_Work to complete_.
Write out the listing from the line with "Feissarimokat: Villeä" to the line with "Qué suele funcionar mejor", both lines included, exactly and nothing beyond. Leave pictures out.
+++++
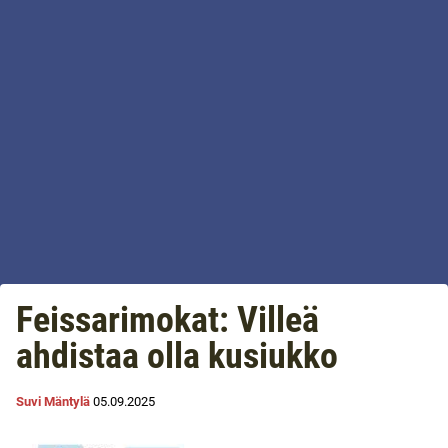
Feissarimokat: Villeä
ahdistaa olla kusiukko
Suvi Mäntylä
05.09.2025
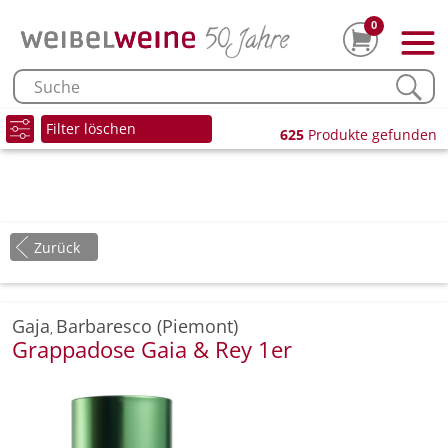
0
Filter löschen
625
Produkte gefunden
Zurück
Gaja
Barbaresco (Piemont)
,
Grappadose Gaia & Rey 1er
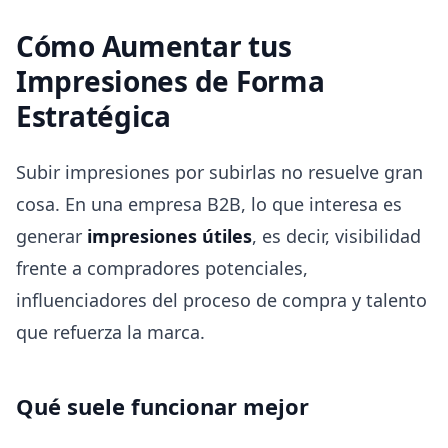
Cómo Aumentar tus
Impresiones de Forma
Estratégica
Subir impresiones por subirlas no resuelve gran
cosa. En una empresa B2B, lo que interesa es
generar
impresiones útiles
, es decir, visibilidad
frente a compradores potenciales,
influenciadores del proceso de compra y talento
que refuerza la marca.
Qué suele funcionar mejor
+++++
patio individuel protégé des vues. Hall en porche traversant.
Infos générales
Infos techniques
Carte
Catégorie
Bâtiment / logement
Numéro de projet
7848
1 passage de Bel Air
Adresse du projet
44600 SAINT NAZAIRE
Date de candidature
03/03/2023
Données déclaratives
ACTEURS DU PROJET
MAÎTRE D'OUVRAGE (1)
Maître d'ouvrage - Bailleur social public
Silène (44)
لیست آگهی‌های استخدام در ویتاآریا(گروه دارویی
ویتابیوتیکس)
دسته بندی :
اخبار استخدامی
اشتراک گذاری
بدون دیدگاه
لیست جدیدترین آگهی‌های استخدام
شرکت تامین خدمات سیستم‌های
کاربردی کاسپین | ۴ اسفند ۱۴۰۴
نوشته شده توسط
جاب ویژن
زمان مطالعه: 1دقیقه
+++++
_Result of the exercise_.
Feissarimokat: Villeä
ahdistaa olla kusiukko
Suvi Mäntylä
05.09.2025
0
Filter löschen
625
Produkte gefunden
Zurück
Gaja
Barbaresco (Piemont)
,
Grappadose Gaia & Rey 1er
Cómo Aumentar tus
Impresiones de Forma
Estratégica
Subir impresiones por subirlas no resuelve gran
cosa. En una empresa B2B, lo que interesa es
generar
impresiones útiles
, es decir, visibilidad
frente a compradores potenciales,
influenciadores del proceso de compra y talento
que refuerza la marca.
Qué suele funcionar mejor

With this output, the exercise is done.